*** GIVEN DATA Section Begins ***

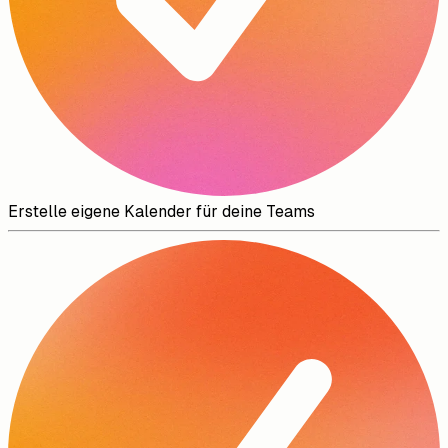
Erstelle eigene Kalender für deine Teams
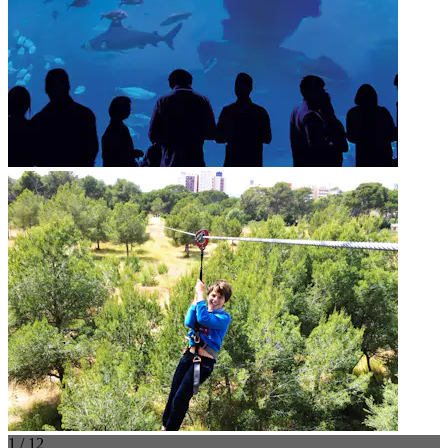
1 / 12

*** GIVEN DATA Section Ends ***
*** GIVEN DATA Section Begins ***

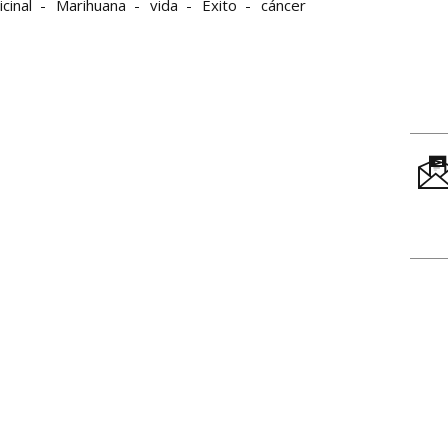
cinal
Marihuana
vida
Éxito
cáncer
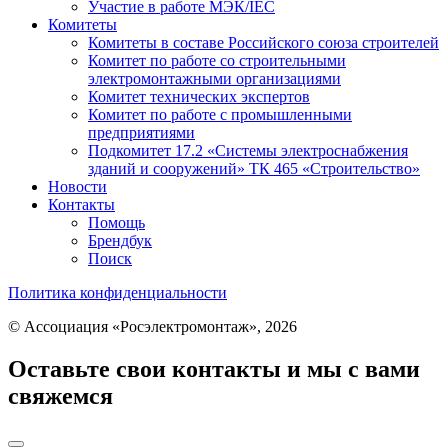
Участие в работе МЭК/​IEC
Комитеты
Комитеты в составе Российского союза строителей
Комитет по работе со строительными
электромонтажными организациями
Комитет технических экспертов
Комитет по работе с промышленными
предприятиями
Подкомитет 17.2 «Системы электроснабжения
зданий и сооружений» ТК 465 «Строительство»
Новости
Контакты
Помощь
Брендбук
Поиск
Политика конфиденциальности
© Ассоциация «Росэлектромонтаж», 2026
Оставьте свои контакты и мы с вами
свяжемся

*** GIVEN DATA Section Ends ***

» **PROBLEM REQUIREMENTS**
Go through the data and copy every line that includes "Комитеты".

» **SOLUTION FOR THIS EXERCISE**
Комитеты
Комитеты в составе Российского союза строителей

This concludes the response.